Papa: Pensate ai profughi che sbarcano in Europa
"Dio, da padre non trascura mai le urla dei suoi figli oppressi", così il pontefice nei saluti ai pellegrini di lingua araba da Siria a Libano

I fedeli devono avere il "cuore aperto a Dio", "pensate ai tanti profughi che sbarcano in Europa e non sanno dove andare". Così Papa Francesco all'udienza generale del mercoledì, in cui ha proseguito il ciclo di catechesi sulla misericordia.

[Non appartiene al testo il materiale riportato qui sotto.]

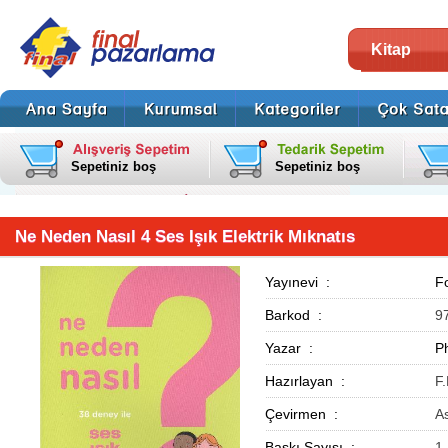
Kitap
Sepetiniz boş
Sepetiniz boş
Ne Neden Nasıl 4 Ses Işık Elektrik Mıknatıs
Yayınevi :
Fo
Barkod :
9
Yazar :
P
Hazırlayan :
F.
Çevirmen :
As
Baskı Sayısı :
1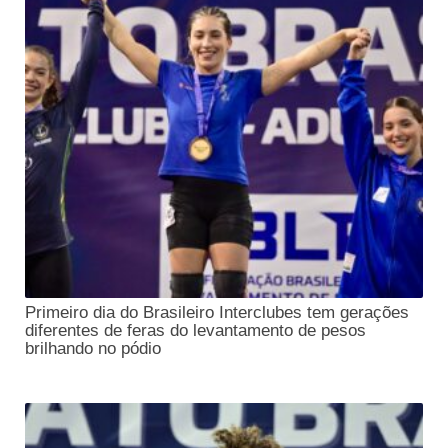
Primeiro dia do Brasileiro Interclubes tem gerações
diferentes de feras do levantamento de pesos
brilhando no pódio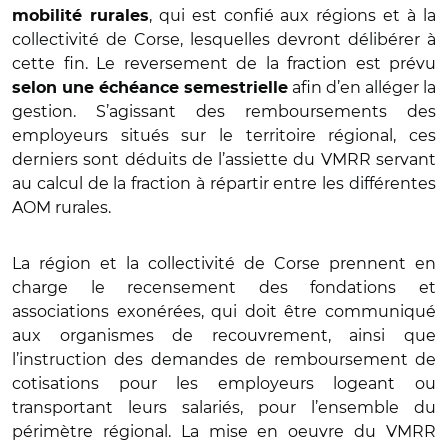
, qui est confié aux régions et à la
mobilité
rurales
collectivité de Corse, lesquelles devront délibérer à
cette fin. Le reversement de la fraction est prévu
afin d
’
en all
é
ger la
selon une échéance semestrielle
gestion. S
’
agissant des remboursements des
employeurs situés sur le territoire régional, ces
derniers sont déduits de l
’
assiette du VMRR servant
au calcul de la fraction à répartir entre les diffé
rentes
AOM rurales.
La région et la collectivité de Corse prennent en
charge le recensement des fondations et
associations exonérées, qui doit être communiqué
aux organismes de recouvrement, ainsi que
l
’
instruction des demandes de remboursement de
cotisations pour les employeurs logeant ou
transportant leurs salariés, pour l
’
ensemble du
périm
è
tre régional. La mise en oeuvre du VMRR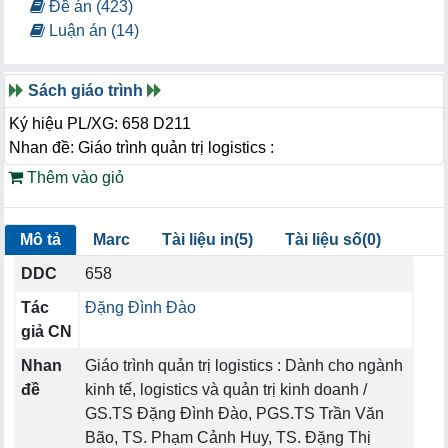
Đề án (423)
Luận án (14)
Sách giáo trình
Ký hiệu PL/XG: 658 D211
Nhan đề: Giáo trình quản trị logistics :
Thêm vào giỏ
Mô tả
Marc
Tài liệu in(5)
Tài liệu số(0)
DDC
658
Tác
Đặng Đình Đào
giả CN
Nhan
Giáo trình quản trị logistics : Dành cho ngành
đề
kinh tế, logistics và quản trị kinh doanh /
GS.TS Đặng Đình Đào, PGS.TS Trần Văn
Bão, TS. Phạm Cảnh Huy, TS. Đặng Thị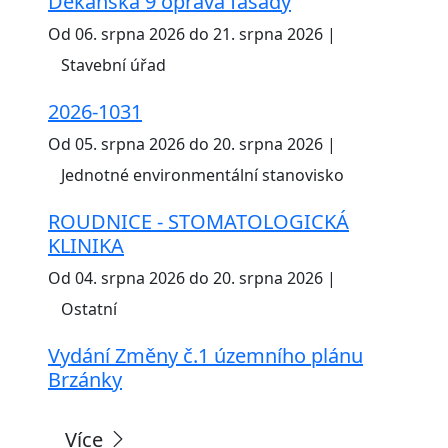
Děkanská 9 oprava fasády
Od 06. srpna 2026 do 21. srpna 2026 |
Stavební úřad
2026-1031
Od 05. srpna 2026 do 20. srpna 2026 |
Jednotné environmentální stanovisko
ROUDNICE - STOMATOLOGICKÁ
KLINIKA
Od 04. srpna 2026 do 20. srpna 2026 |
Ostatní
Vydání Změny č.1 územního plánu
Brzánky
Více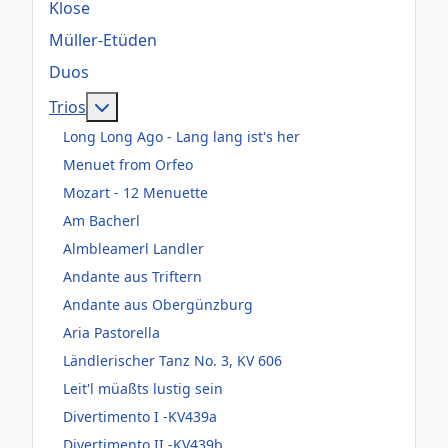
Klose
Müller-Etüden
Duos
Weitere Informationen: Trios
Trios
Long Long Ago - Lang lang ist's her
Menuet from Orfeo
Mozart - 12 Menuette
Am Bacherl
Almbleamerl Landler
Andante aus Triftern
Andante aus Obergünzburg
Aria Pastorella
Ländlerischer Tanz No. 3, KV 606
Leit'l müaßts lustig sein
Divertimento I -KV439a
Divertimento II -KV439b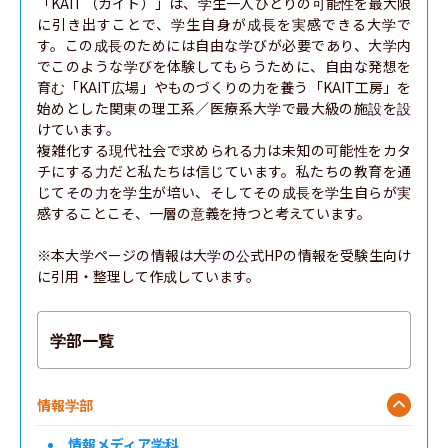
「KAIT（カイト）」は、学生一人ひとりの可能性を最大限
に引き出すことで、学生自身が成長を実感できる大学で
す。この成長のためには自由な学びが必要であり、大学内
でこのような学びを体験してもらうために、自由な発想を
育む「KAIT広場」やものづくりの力を養う「KAIT工房」を
始めとした関東の理工系／医療系大学で最大級の施設を設
けています。

複雑化する現代社会で求められる力は未知の可能性をカタ
チにする力だと私たちは信じています。私たちの教育を通
じてその力を学生が培い、そしてその成長を学生自らが実
感することこそ、一層の意義を持つと考えています。

※本大学ページの情報は大学の公式HPの情報を受験生向け
に引用・整理して作成しています。
学部一覧
情報学部
情報メディア学科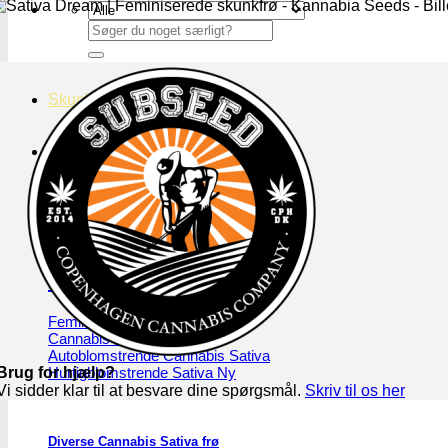
Søg
efter:
Skunkfrø hos Subseed
Alle Cannabis -og Skunkfrø
Cannabis Sativa
Feminiseret Cannabis Sativa
Cannabis Sativa Hybrider
Autoblomstrende Cannabis Sativa
Hurtigblomstrende Sativa
Brug for hjælp?
Vi sidder klar til at besvare dine spørgsmål.
Skriv til os her
Diverse Cannabis Sativa frø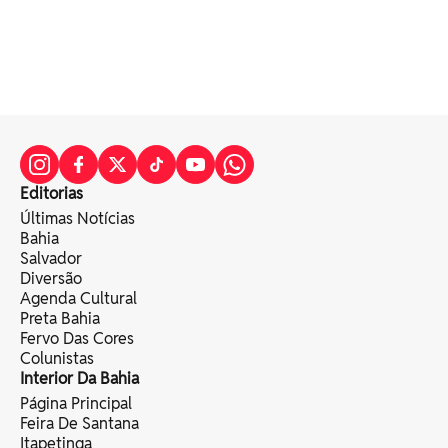
Editorias
Últimas Notícias
Bahia
Salvador
Diversão
Agenda Cultural
Preta Bahia
Fervo Das Cores
Colunistas
Interior Da Bahia
Página Principal
Feira De Santana
Itapetinga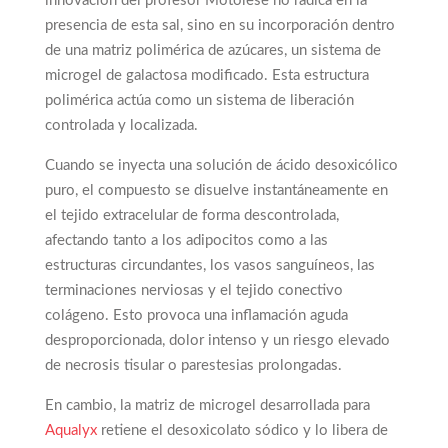
innovación del profesor Motolese no radica en la
presencia de esta sal, sino en su incorporación dentro
de una matriz polimérica de azúcares, un sistema de
microgel de galactosa modificado. Esta estructura
polimérica actúa como un sistema de liberación
controlada y localizada.
Cuando se inyecta una solución de ácido desoxicólico
puro, el compuesto se disuelve instantáneamente en
el tejido extracelular de forma descontrolada,
afectando tanto a los adipocitos como a las
estructuras circundantes, los vasos sanguíneos, las
terminaciones nerviosas y el tejido conectivo
colágeno. Esto provoca una inflamación aguda
desproporcionada, dolor intenso y un riesgo elevado
de necrosis tisular o parestesias prolongadas.
En cambio, la matriz de microgel desarrollada para
Aqualyx
retiene el desoxicolato sódico y lo libera de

FIGLI OPPRESSI. "Dio, da padre, usa pazienza con il peccatore per condurlo al pentimento, ma non trascura mai le urla dei suoi figli oppressi", ha sottolineato il pontefice nei saluti ai pellegrini di lingua araba, "specialmente quelli provenienti dalla Siria e dal Libano", presenti a San Pietro per l'udienza generale. Il Signore, spiega il Papa "respinge i sacrifici di tori e agnelli macchiati di sangue e ingiustizie, ma accoglie i pentiti e le persone di buona volontà che si avvicinano a lui con mani pourificate e cuori che evitano il male".SOLDI SPORCHI. "Dio, dice il profeta Isaia - spiega il Pontefice -, non gradisce il sangue di tori e di agnelli, soprattutto se l'offerta è fatta con mani sporche del sangue dei fratelli. La Chiesa non ha bisogno di soldi sporchi. È invece necessario avvicinarsi a Dio con mani purificate, evitando il male e praticando il bene e la giustizia".